We have seen the concepts of joint and conditional probabilities as mathematical expressions. Today, we discuss an approach to understanding the concepts using something familiar to us – using tables.
Tabular power
Tables are a common but powerful way of summarising data. Following is one summary from a hypothetical sample collection of salary ranges of five professionals.
It is intuitive for you to know that the values inside the table are the joint occurrences of the row attributes (professions) and column attributes (salary brackets). You get something similar to a probability once you divide these numbers by the total number of samples (= 1000). In other words, the values inside the table give us the joint probabilities.
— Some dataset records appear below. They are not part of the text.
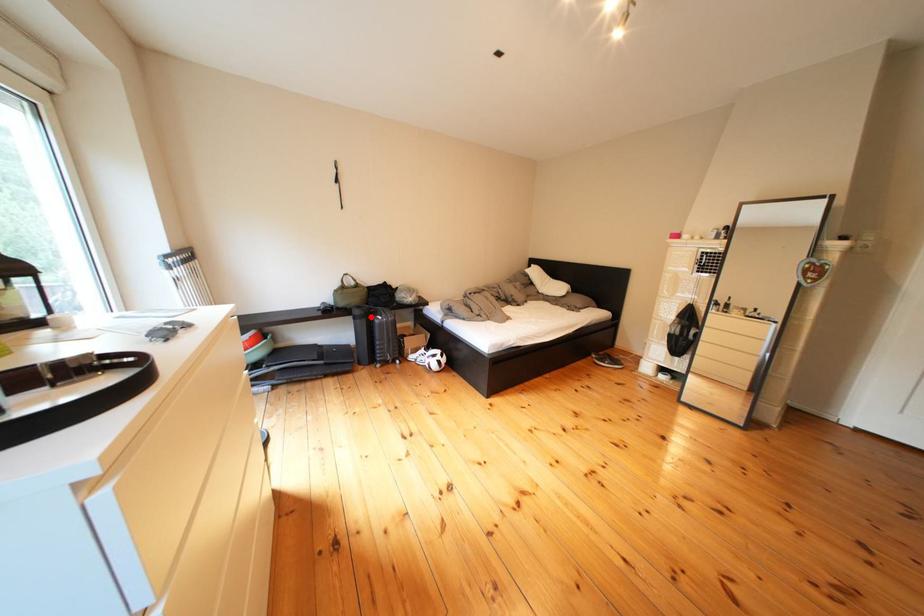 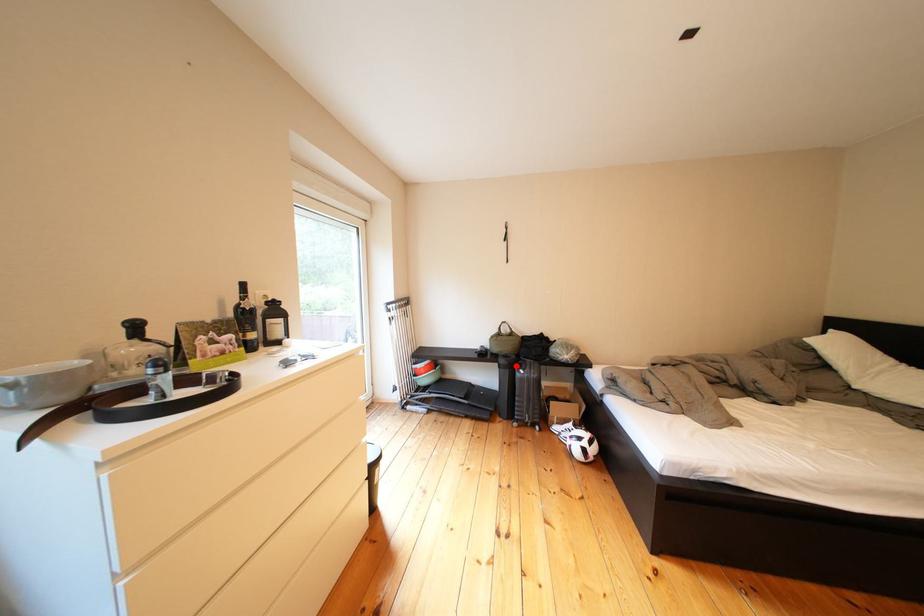 I am providing you with two images of the same scene from different viewpoints. A red point is marked on the first image and another point is marked on the second image. Do the highlighted points in image1 and image2 indicate the same real-world spot?

Yes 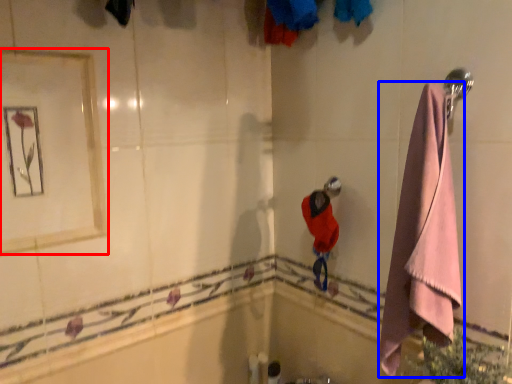 Question: Which of the following is the closest to the observer, mirror (highlighted by a red box) or towel (highlighted by a blue box)?

Choices:
 (A) mirror
 (B) towel

Answer: (B) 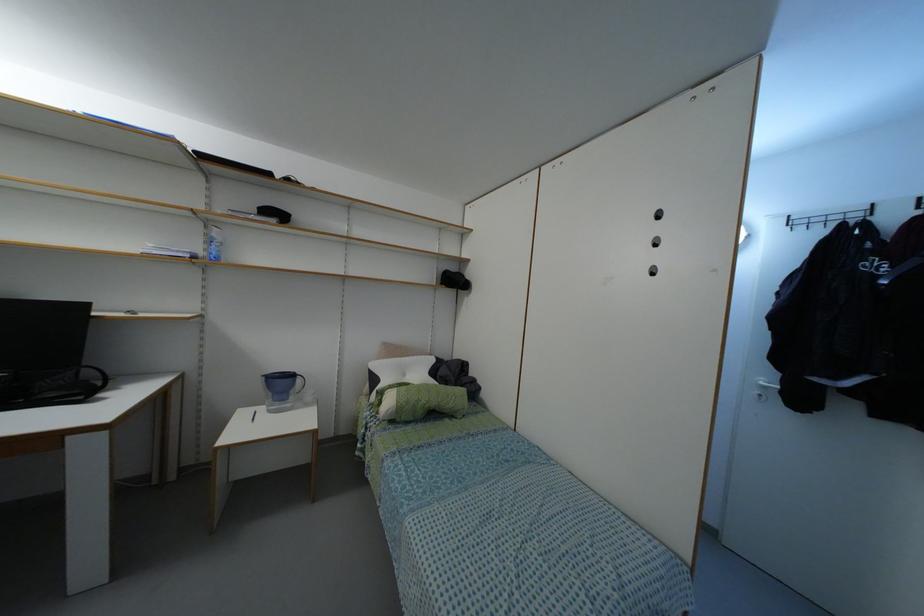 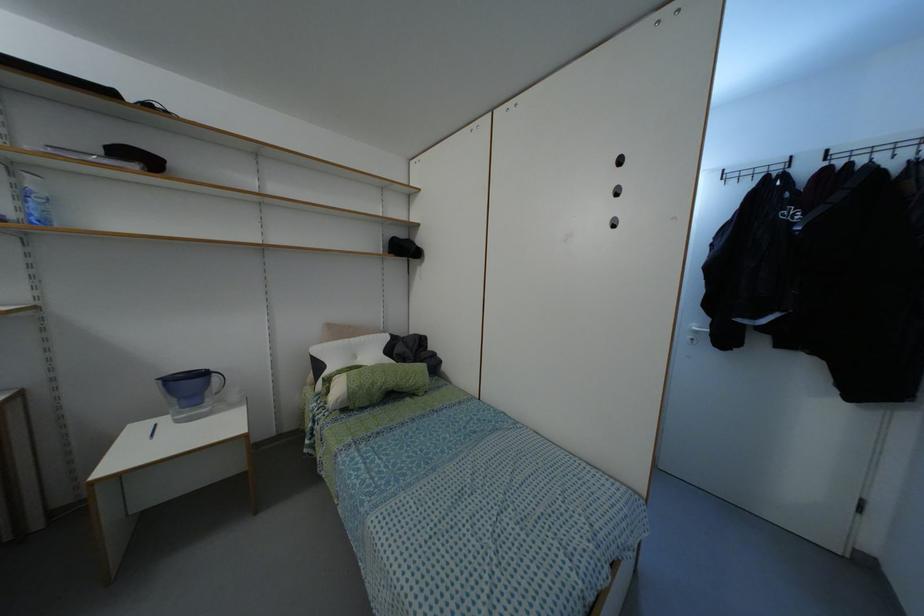 Locate, in the second image, the point that corresponds to (397,359) in the first image.

(345, 339) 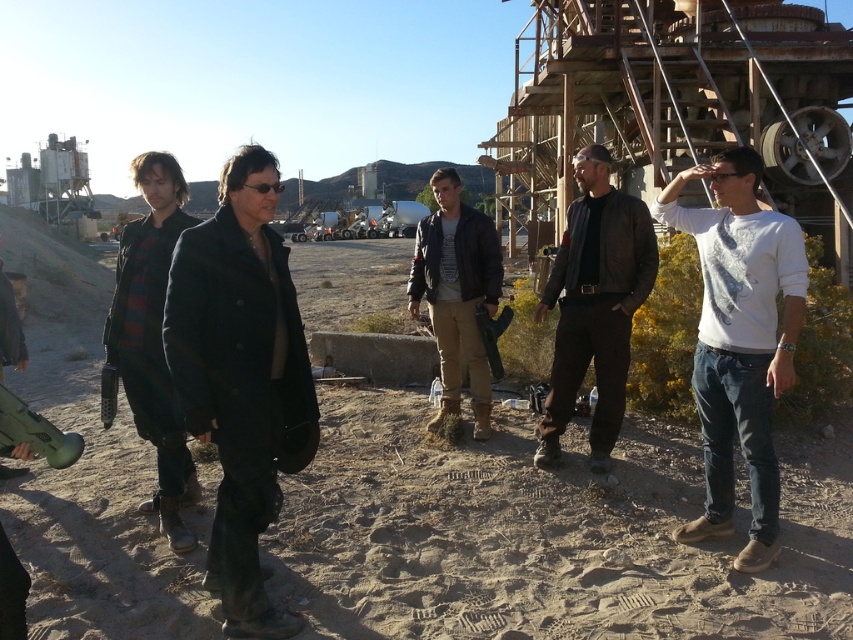 Does point (643, 625) come in front of point (785, 246)?

Yes, it is in front of point (785, 246).

Is point (691, 506) more distant than point (753, 458)?

That is True.

This screenshot has width=853, height=640. I want to click on dirt field at center, so pos(544,532).

Is black leather jacket at center above dark blue leather jacket at center?

Incorrect, black leather jacket at center is not positioned above dark blue leather jacket at center.

Looking at this image, can you confirm if black leather jacket at center is smaller than dark blue leather jacket at center?

Indeed, black leather jacket at center has a smaller size compared to dark blue leather jacket at center.

Between point (271, 436) and point (161, 352), which one is positioned in front?

Point (271, 436) is more forward.

Image resolution: width=853 pixels, height=640 pixels. Find the location of `black leather jacket at center`. black leather jacket at center is located at coordinates (241, 378).

Does black leather jacket at center come behind brown leather jacket at center?

No, black leather jacket at center is closer to the viewer.

Between black leather jacket at center and brown leather jacket at center, which one is positioned lower?

Positioned lower is black leather jacket at center.

The width and height of the screenshot is (853, 640). Identify the location of black leather jacket at center. pos(241,378). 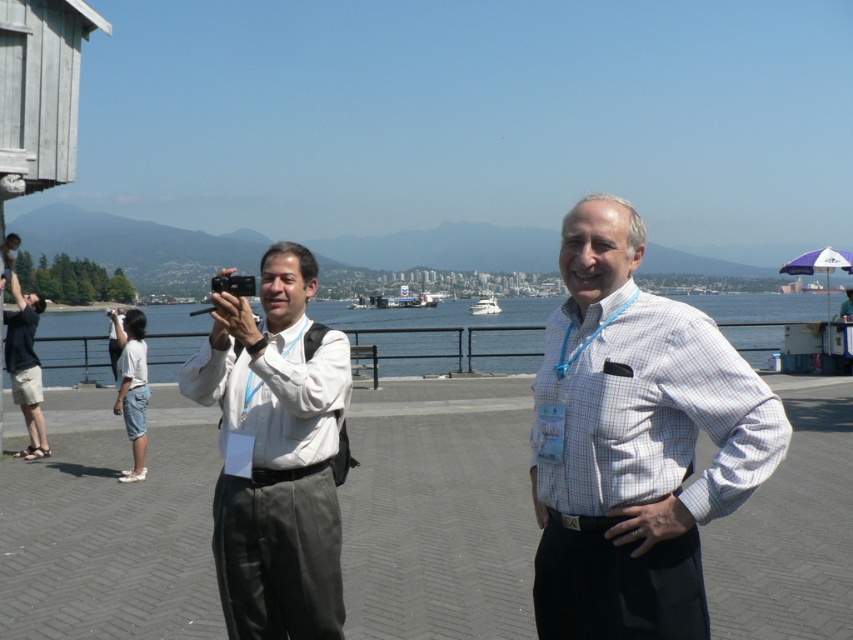 Question: Can you confirm if white checkered shirt at center is smaller than black plastic camera at center?

Choices:
 (A) no
 (B) yes

Answer: (B)

Question: Considering the relative positions of white matte shirt at center and black plastic camera at center in the image provided, where is white matte shirt at center located with respect to black plastic camera at center?

Choices:
 (A) right
 (B) left

Answer: (A)

Question: Which object appears closest to the camera in this image?

Choices:
 (A) matte black shirt at left
 (B) clear blue water at center
 (C) white matte shirt at center
 (D) white glossy boat at center

Answer: (C)

Question: Can you confirm if clear blue water at center is smaller than white denim shorts at lower left?

Choices:
 (A) no
 (B) yes

Answer: (A)

Question: Among these points, which one is farthest from the camera?

Choices:
 (A) (253, 305)
 (B) (24, 323)

Answer: (A)

Question: Among these objects, which one is nearest to the camera?

Choices:
 (A) white denim shorts at lower left
 (B) black plastic camera at center
 (C) white glossy boat at center
 (D) matte black shirt at left

Answer: (B) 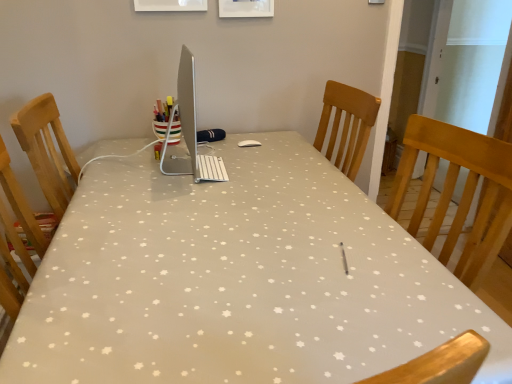 Question: From a real-world perspective, is sleek silver desktop at center physically below white fabric table at center?

Choices:
 (A) no
 (B) yes

Answer: (A)

Question: Considering the relative sizes of sleek silver desktop at center and white fabric table at center in the image provided, is sleek silver desktop at center smaller than white fabric table at center?

Choices:
 (A) no
 (B) yes

Answer: (B)

Question: Can you confirm if sleek silver desktop at center is thinner than white fabric table at center?

Choices:
 (A) no
 (B) yes

Answer: (B)

Question: Is sleek silver desktop at center not inside white fabric table at center?

Choices:
 (A) yes
 (B) no

Answer: (A)

Question: Can you confirm if sleek silver desktop at center is taller than white fabric table at center?

Choices:
 (A) yes
 (B) no

Answer: (B)

Question: Could you tell me if sleek silver desktop at center is facing white fabric table at center?

Choices:
 (A) no
 (B) yes

Answer: (A)

Question: Is white fabric table at center not inside sleek silver desktop at center?

Choices:
 (A) no
 (B) yes

Answer: (B)

Question: Can you confirm if white fabric table at center is taller than sleek silver desktop at center?

Choices:
 (A) yes
 (B) no

Answer: (A)

Question: Is white fabric table at center closer to the viewer compared to sleek silver desktop at center?

Choices:
 (A) no
 (B) yes

Answer: (B)

Question: Is sleek silver desktop at center at the back of white fabric table at center?

Choices:
 (A) no
 (B) yes

Answer: (A)

Question: From the image's perspective, is white fabric table at center under sleek silver desktop at center?

Choices:
 (A) no
 (B) yes

Answer: (B)

Question: Can you confirm if white fabric table at center is smaller than sleek silver desktop at center?

Choices:
 (A) no
 (B) yes

Answer: (A)

Question: Is white fabric table at center taller or shorter than sleek silver desktop at center?

Choices:
 (A) tall
 (B) short

Answer: (A) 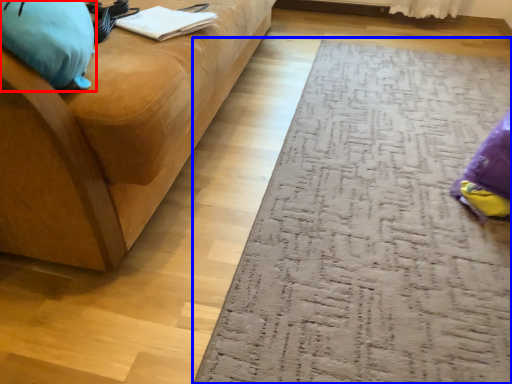 Question: Which point is closer to the camera, bean bag chair (highlighted by a red box) or doormat (highlighted by a blue box)?

Choices:
 (A) bean bag chair
 (B) doormat

Answer: (A) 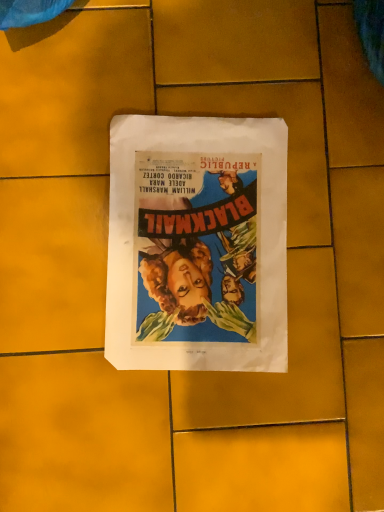 This screenshot has height=512, width=384. What are the coordinates of `empty space that is ontop of matte paper poster at center (from a real-world perspective)` in the screenshot? It's located at (197, 238). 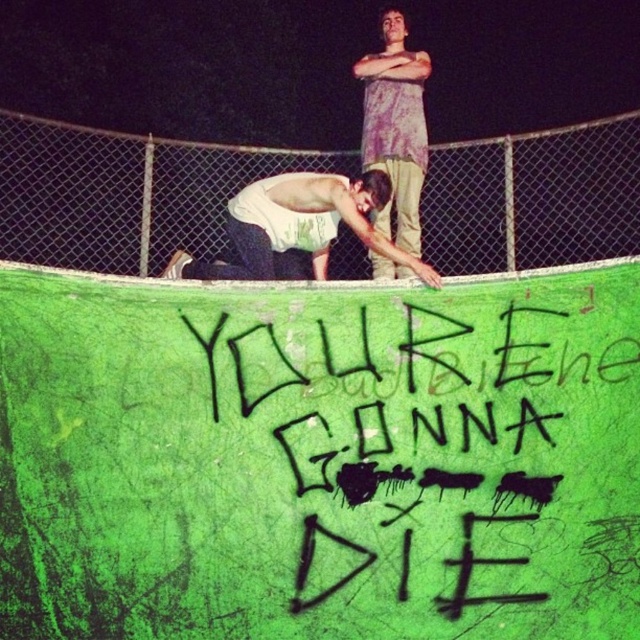 Between white cotton shirt at center and distressed purple shirt at upper center, which one appears on the right side from the viewer's perspective?

distressed purple shirt at upper center is more to the right.

Is white cotton shirt at center shorter than distressed purple shirt at upper center?

Yes.

This screenshot has width=640, height=640. What do you see at coordinates (298, 228) in the screenshot? I see `white cotton shirt at center` at bounding box center [298, 228].

What are the coordinates of `white cotton shirt at center` in the screenshot? It's located at (298, 228).

Who is positioned more to the left, black spray paint graffiti at center or distressed purple shirt at upper center?

distressed purple shirt at upper center is more to the left.

Is point (544, 348) closer to viewer compared to point (371, 90)?

That is True.

This screenshot has height=640, width=640. Identify the location of black spray paint graffiti at center. (416, 461).

Is black spray paint graffiti at center closer to the viewer compared to green chain-link fence at upper center?

Yes, it is in front of green chain-link fence at upper center.

Locate an element on the screen. The width and height of the screenshot is (640, 640). black spray paint graffiti at center is located at coordinates (416, 461).

This screenshot has height=640, width=640. Identify the location of black spray paint graffiti at center. (416, 461). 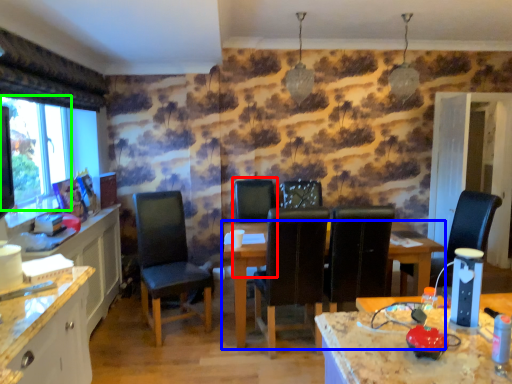 Question: Which object is positioned farthest from armchair (highlighted by a red box)? Select from table (highlighted by a blue box) and window screen (highlighted by a green box).

Choices:
 (A) table
 (B) window screen

Answer: (B) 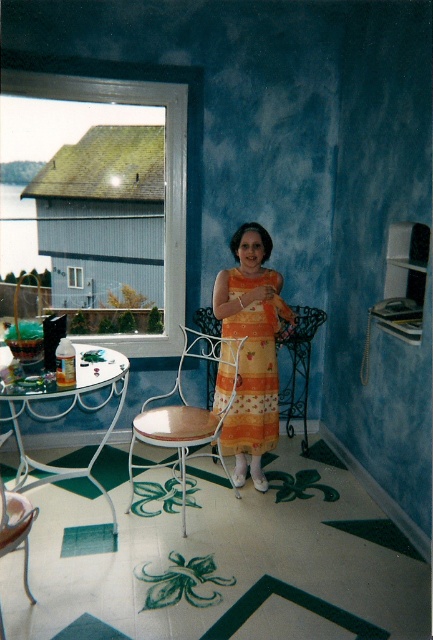 Question: Which object is closer to the camera taking this photo?

Choices:
 (A) wooden seat at center
 (B) orange printed fabric dress at center

Answer: (A)

Question: Which object appears closest to the camera in this image?

Choices:
 (A) orange printed fabric dress at center
 (B) wooden seat at center

Answer: (B)

Question: From the image, what is the correct spatial relationship of orange printed fabric dress at center in relation to wooden seat at center?

Choices:
 (A) left
 (B) right

Answer: (B)

Question: Does orange printed fabric dress at center have a greater width compared to wooden seat at center?

Choices:
 (A) no
 (B) yes

Answer: (A)

Question: Does orange printed fabric dress at center appear on the right side of wooden seat at center?

Choices:
 (A) no
 (B) yes

Answer: (B) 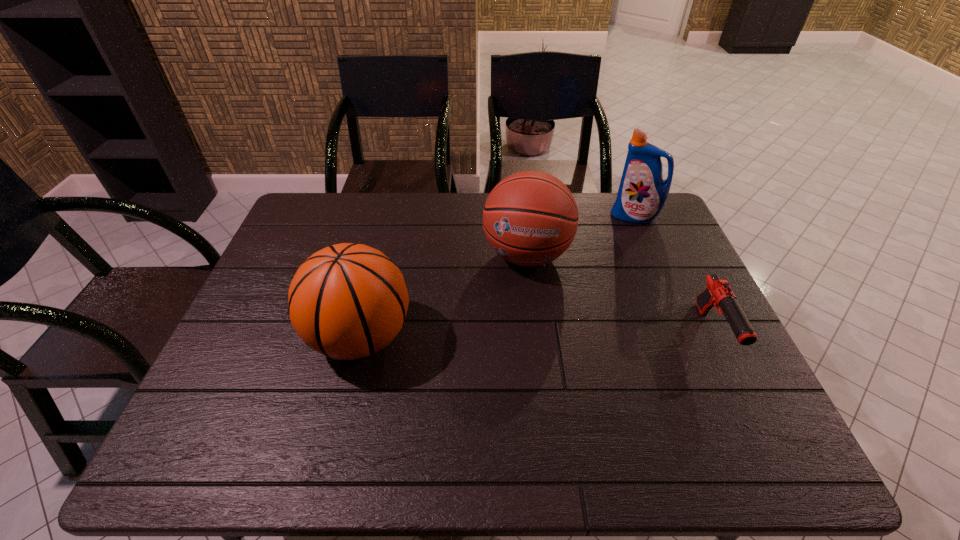 At what (x,y) coordinates should I click in order to perform the action: click on vacant region between the third object from right to left and the gun. Please return your answer as a coordinate pair (x, y). Image resolution: width=960 pixels, height=540 pixels. Looking at the image, I should click on (620, 294).

Where is `free space between the gun and the detergent`? This screenshot has height=540, width=960. free space between the gun and the detergent is located at coordinates (674, 275).

This screenshot has height=540, width=960. I want to click on free space between the shortest object and the second object from left to right, so click(620, 294).

This screenshot has width=960, height=540. Identify the location of blank region between the nearer basketball and the detergent. (497, 277).

The height and width of the screenshot is (540, 960). In order to click on free space between the shortest object and the third nearest object in this screenshot , I will do `click(620, 294)`.

This screenshot has width=960, height=540. Find the location of `empty space that is in between the detergent and the right basketball`. empty space that is in between the detergent and the right basketball is located at coordinates (581, 235).

The width and height of the screenshot is (960, 540). In order to click on object that is the closest one to the gun in this screenshot , I will do `click(530, 218)`.

Locate an element on the screen. The image size is (960, 540). object that can be found as the closest to the farther basketball is located at coordinates coord(642,194). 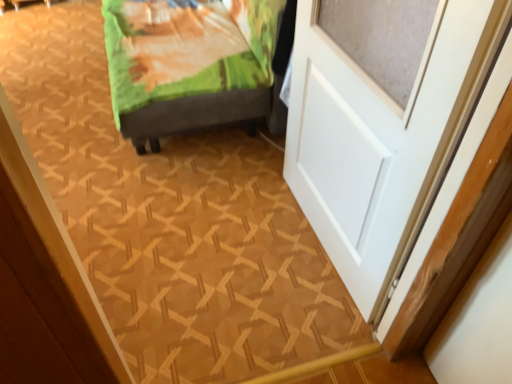 I want to click on vacant space to the left of white matte door at right, so click(220, 243). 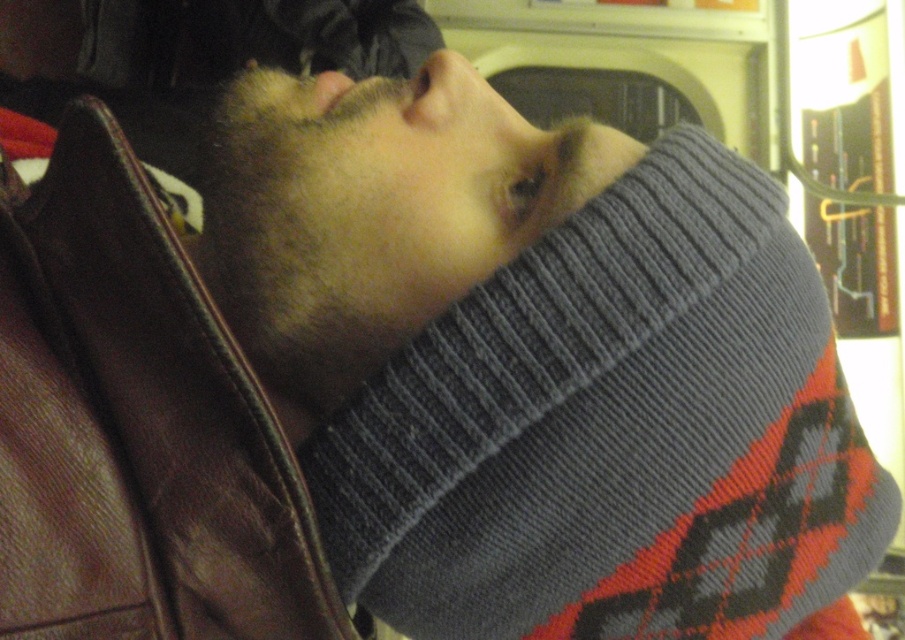 Is brown leather jacket at left to the right of gray knitted sweater at center from the viewer's perspective?

No, brown leather jacket at left is not to the right of gray knitted sweater at center.

Is brown leather jacket at left shorter than gray knitted sweater at center?

In fact, brown leather jacket at left may be taller than gray knitted sweater at center.

In order to click on brown leather jacket at left in this screenshot , I will do `click(136, 428)`.

The width and height of the screenshot is (905, 640). In order to click on brown leather jacket at left in this screenshot , I will do `click(136, 428)`. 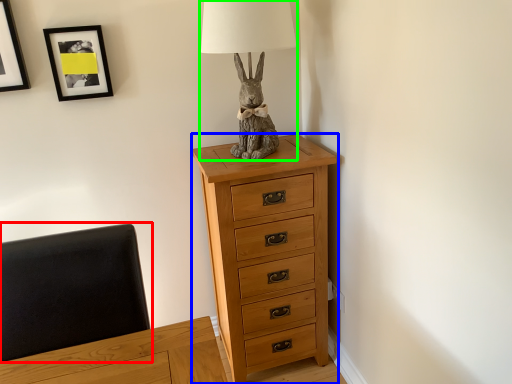 Question: Which is nearer to the swivel chair (highlighted by a red box)? chest of drawers (highlighted by a blue box) or table lamp (highlighted by a green box).

Choices:
 (A) chest of drawers
 (B) table lamp

Answer: (A)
Can you spot the marginal probabilities, say, that of doctors in that sample space? Add the numbers of the rows or columns; you get it.
Conditional probabilities
What are the chances it is a doctor if the salary bracket is 100-150k per annum? You only need to look at the column for 100-150k (because that was given) and then calculate the proportion of doctors in it. That is 0.005 out of 0.125 or 0.005/0.125 = 0.04 or 4%.
Look it this way: in the sample space, were 125 people in the given salary bracket, of which five were doctors. If the sample holds it for the population, the percentage becomes 5/125 or 4%.
The calculation can also work in the other way. What is the probability of someone in the salary bracket of 200-350k per year, given the person is a doctor? Work out the math, and you get 76%.